Pour les introvertis, les interactions sociales n'ont rien de naturel : au contraire, elles sont très stressantes et leur demandent beaucoup d'énergie. Par conséquent, comme l'explique Shawna Courter au Introvert Dear, un site spécialisé sur le sujet, les personnes introverties ont une quantité d'énergie disponible pour la sociabilisation bien moins importantes que celle des extravertis : parler pendant deux heures de la pluie et du beau temps tout en vantant les mérites des baies de Goji à des inconnus, c'est pour eux l'équivalent d'un marathon. Et dans la mythologie grecque, le premier coureur Philippidès en est mort.
Lorsqu'on met un introverti dans une situation qui lui demande une extrême sociabilisation, cela peut provoquer un mal-être physique que Shawna Courter appelle très justement la "gueule de bois des timides". Ses symptômes sont les mêmes que ceux qu'une gueule de bois traditionnelle : migraines, suées, étourdissements, sensation d'étouffement, bouche sèche... Sauf qu'au lieu d'être provoquée par un excès d'éthanol (les molécules d'alcool) que notre corps lutte pour évacuer, cette gueule de bois un peu particulière serait provoquée par un excès de sociabilisation, substance toxique par excellence pour les introvertis. Lorsqu'ils s'épuisent en faisant un effort trop violent ou prolongé pour nouer des interactions avec d'autres personnes, ils expérimentent une sensation d'overdose, qui les pousse à s'isoler en urgence. Leur cerveau sature et le besoin d'être seul devient oppressant.

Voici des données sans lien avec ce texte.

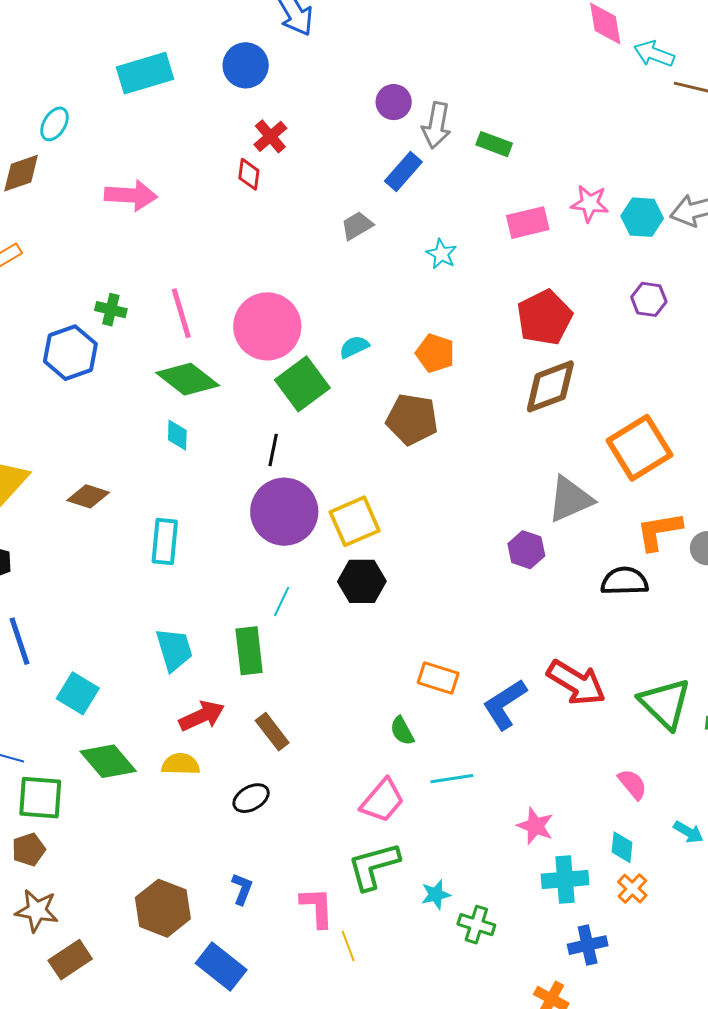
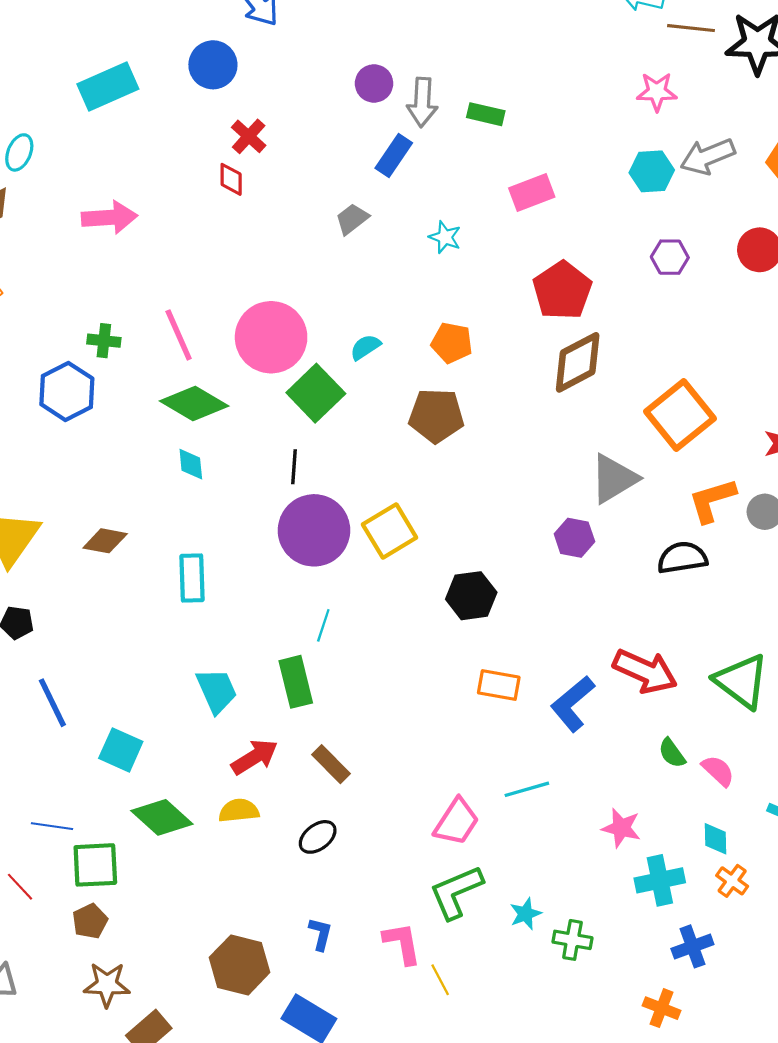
pink star: (590, 203) -> (657, 92), moved
black hexagon: (362, 581) -> (471, 596), moved
green semicircle: (402, 731) -> (672, 753), moved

La bonne nouvelle ? C'est que pour guérir cette gueule de bois, nul besoin de s'armer de Doliprane et de junk food : il suffit de s'accorder quelques moments de solitude pour faire passer cette désagréable sensation. Si vous êtes introvertie, vous devez apprendre à exposer clairement vos besoins : sans pour autant trop vous refermer sur vous-même, il n'y a rien de scandaleux à vouloir du temps pour soi, seule avec vos pensées et vos émotions. Pour éviter le burn-out social, c'est une nécessité absolue.
De plus, pour Shawna Courter, cette gueule de bois des timides est révélatrice de la pression sociale que l'on fait peser sur les introvertis : alors qu'on comprend qu'un extraverti devienne dingue s'il est privé de contact humain, les exigences des introvertis passent pour des caprices immatures et étranges. Actuellement, être sociable et ouvert sont les qualités les plus valorisées par notre société, qui multiplie les injonctions à la sociabilisation en comptant les amis Facebook et les likes sur les photos Instagram. La solitude dérange, et l'introversion paraît de fait suspecte ou honteuse, tandis qu'on cherche désespérément à être le plus entouré possible. Encore faudrait-il considérer que le plus effrayant n'est pas le besoin d'être seul, mais la peur panique d'une société entière à l'idée de se retrouver en tête-à-tête avec ses pensées - ou son absence de pensées.